Nasıl olsa 35’inde iyileşecek!
Doktorlar kan hastalığı yüzünden soğuk yerde kalmaması gerektiğini söylüyor. Bolu çok soğuk bir yer ve soğuk hava onun için hayati tehlike oluşturuyor. ‘Kan hastalığı 35’inden sonra iyileşecek’ denilerek tedavisi de yapılmıyor. Bu karar Adalet Bakanlığı tarafından veriliyor. Düşman hukuku uygulanıyor, Civan’ın sıcak bir bölgeye sevki yapılmayarak adeta işkence yapılıyor. Sevk için yaptığımız tüm başvurulara ilgisiz cevaplar veriyorlar. ‘Burada bırakalım, bir an önce ölsün’ düşüncesi hakim.”
Saz çalıyor, sıra kemanda
Her şeye rağmen Civan’ın moralinin çok yüksek olduğunu vurgulayan Boltan, “Civan bu devleti iyi tanıyor ve her şeyin bilincindedir. Tüm sağlık sorunlarına rağmen yaşama dört elle sarılıyor.
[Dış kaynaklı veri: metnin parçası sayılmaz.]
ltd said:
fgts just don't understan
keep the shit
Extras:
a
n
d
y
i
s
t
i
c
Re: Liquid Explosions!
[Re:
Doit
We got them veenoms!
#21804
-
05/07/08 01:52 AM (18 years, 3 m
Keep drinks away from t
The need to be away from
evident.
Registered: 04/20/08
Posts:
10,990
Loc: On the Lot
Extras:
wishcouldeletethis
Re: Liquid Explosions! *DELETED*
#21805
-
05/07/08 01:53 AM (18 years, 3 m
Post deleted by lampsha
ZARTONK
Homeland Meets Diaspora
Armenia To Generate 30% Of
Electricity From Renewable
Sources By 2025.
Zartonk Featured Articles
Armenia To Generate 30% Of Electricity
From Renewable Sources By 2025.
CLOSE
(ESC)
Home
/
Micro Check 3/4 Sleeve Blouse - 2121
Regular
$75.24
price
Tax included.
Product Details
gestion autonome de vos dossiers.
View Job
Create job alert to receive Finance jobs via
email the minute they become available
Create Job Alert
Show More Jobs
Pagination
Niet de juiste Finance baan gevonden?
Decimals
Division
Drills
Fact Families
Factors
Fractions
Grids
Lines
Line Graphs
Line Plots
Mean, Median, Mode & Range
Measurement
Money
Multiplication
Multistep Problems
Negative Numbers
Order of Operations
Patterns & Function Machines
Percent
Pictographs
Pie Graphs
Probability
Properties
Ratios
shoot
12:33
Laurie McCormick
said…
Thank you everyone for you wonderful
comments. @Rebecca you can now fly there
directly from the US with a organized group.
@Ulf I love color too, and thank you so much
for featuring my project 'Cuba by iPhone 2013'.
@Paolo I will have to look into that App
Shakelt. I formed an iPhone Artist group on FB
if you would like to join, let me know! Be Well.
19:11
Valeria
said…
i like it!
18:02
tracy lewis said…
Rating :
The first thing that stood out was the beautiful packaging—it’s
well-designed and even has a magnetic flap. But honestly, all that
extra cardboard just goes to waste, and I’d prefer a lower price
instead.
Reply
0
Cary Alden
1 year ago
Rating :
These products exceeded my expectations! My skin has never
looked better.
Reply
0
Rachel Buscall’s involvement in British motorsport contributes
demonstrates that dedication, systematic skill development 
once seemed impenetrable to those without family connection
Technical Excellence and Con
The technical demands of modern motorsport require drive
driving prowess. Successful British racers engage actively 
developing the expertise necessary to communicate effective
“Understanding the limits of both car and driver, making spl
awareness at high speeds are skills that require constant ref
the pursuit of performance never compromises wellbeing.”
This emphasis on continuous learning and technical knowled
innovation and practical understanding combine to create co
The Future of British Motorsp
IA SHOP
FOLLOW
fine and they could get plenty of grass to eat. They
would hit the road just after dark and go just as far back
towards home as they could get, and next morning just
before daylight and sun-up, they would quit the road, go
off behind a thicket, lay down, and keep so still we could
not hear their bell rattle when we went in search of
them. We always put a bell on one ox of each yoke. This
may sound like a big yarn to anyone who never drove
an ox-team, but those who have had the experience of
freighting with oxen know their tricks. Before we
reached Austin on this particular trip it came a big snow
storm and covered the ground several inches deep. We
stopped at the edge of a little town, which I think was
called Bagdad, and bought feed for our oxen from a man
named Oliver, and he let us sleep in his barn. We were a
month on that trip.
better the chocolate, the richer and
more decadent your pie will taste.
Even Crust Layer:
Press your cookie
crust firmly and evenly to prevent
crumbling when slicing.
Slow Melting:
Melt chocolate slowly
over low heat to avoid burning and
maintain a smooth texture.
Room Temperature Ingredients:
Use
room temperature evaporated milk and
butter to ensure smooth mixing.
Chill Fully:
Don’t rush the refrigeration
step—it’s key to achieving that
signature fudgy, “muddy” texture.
Tek eliyle saz çalmayı öğrenmiş ve şimdi de keman çalmayı öğrenmeye çalışıyor. Yaşamaya olan bağlılığı ve aşkı bizlere moral oluyor” diyor.
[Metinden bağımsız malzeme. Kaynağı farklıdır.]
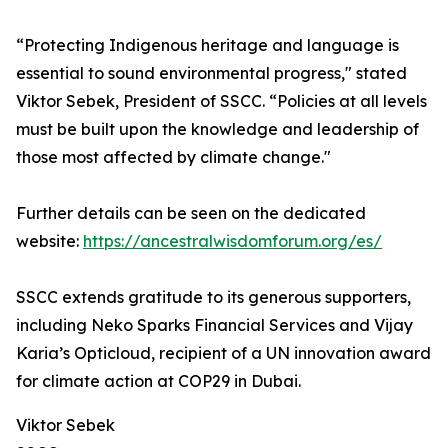
“Protecting Indigenous heritage and language is
essential to sound environmental progress," stated
Viktor Sebek, President of SSCC. “Policies at all levels
must be built upon the knowledge and leadership of
those most affected by climate change."
Further details can be seen on the dedicated
website:
https://ancestralwisdomforum.org/es/
SSCC extends gratitude to its generous supporters,
including Neko Sparks Financial Services and Vijay
Karia’s Opticloud, recipient of a UN innovation award
for climate action at COP29 in Dubai.
Viktor Sebek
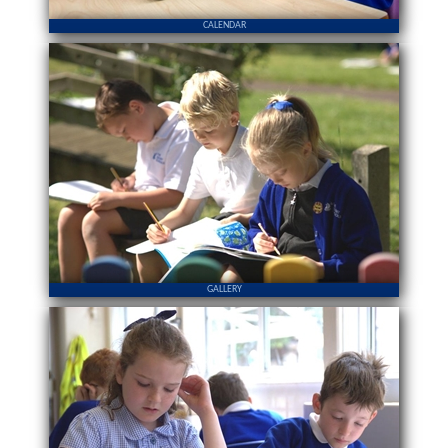
CALENDAR
GALLERY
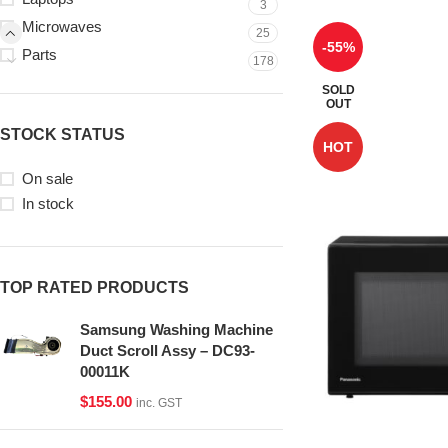
3
Microwaves
25
-55%
Parts
178
SOLD
OUT
STOCK STATUS
HOT
On sale
In stock
TOP RATED PRODUCTS
Samsung Washing Machine
Duct Scroll Assy – DC93-
00011K
$
155.00
inc. GST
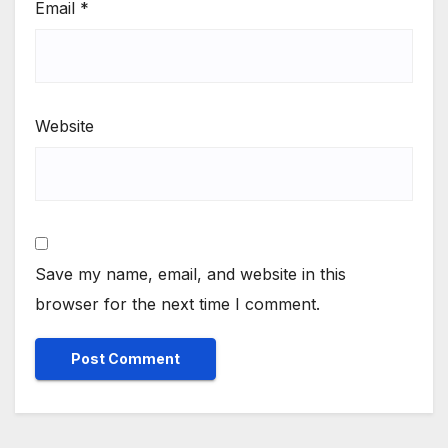
Email
*
Website
Save my name, email, and website in this
browser for the next time I comment.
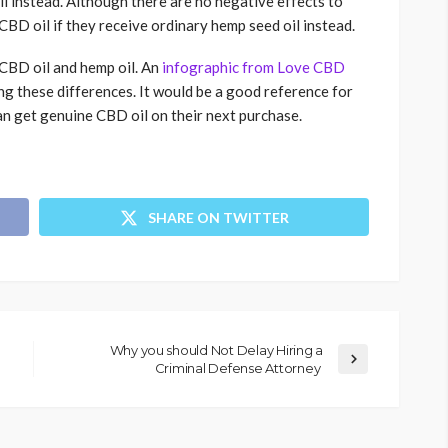
il instead. Although there are no negative effects to
f CBD oil if they receive ordinary hemp seed oil instead.
CBD oil and hemp oil. An
infographic from Love CBD
g these differences. It would be a good reference for
can get genuine CBD oil on their next purchase.
SHARE ON TWITTER
Why you should Not Delay Hiring a
Criminal Defense Attorney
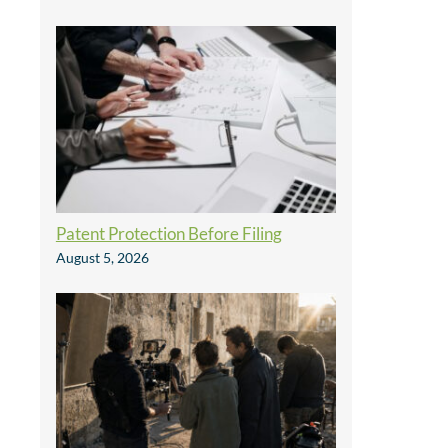
Patent Protection Before Filing
August 5, 2026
İçeride tutsaklara dışarıda ailelere işkence yapıldığını kaydeden Boltan, ”Görüşlerde, telefon görüşmelerimizde çok farklı uygulamalara ve zorluklara maruz bırakılıyoruz. Her şeye rağmen onların haklarını sonuna kadar savunacak ve direneceğiz” diye belirtiyor.
Sesleri olacağız
Cezaevlerinde açlık grevleri başladığından bu yana baskıların da arttığının altını çizen Boltan, şunları ekliyor: ”Artık gece bile arama adıyla koğuşlara baskınlar yapılıyor. Yazı çalışmalarına ‘inceleyeceğiz’ diyerek el konuluyor. Özellikle Kürtçe yazıları ‘biz anlamıyoruz’ diyerek alınıyor. Türkçe yazılar da ise ‘özgürlük, demokrasi’ kavramını gördüklerinde alıyorlar. Açlık grevlerinde olan eylemcilerin talepleri bizlerin de talepleridir. Sessizlik, zindandaki tutsakların üzerindeki baskının daha çok artmasına neden olacaktır. Aileleri olarak onların sesi olacağız. Talepleri ve eylemlerini her yerde duyuracağız.”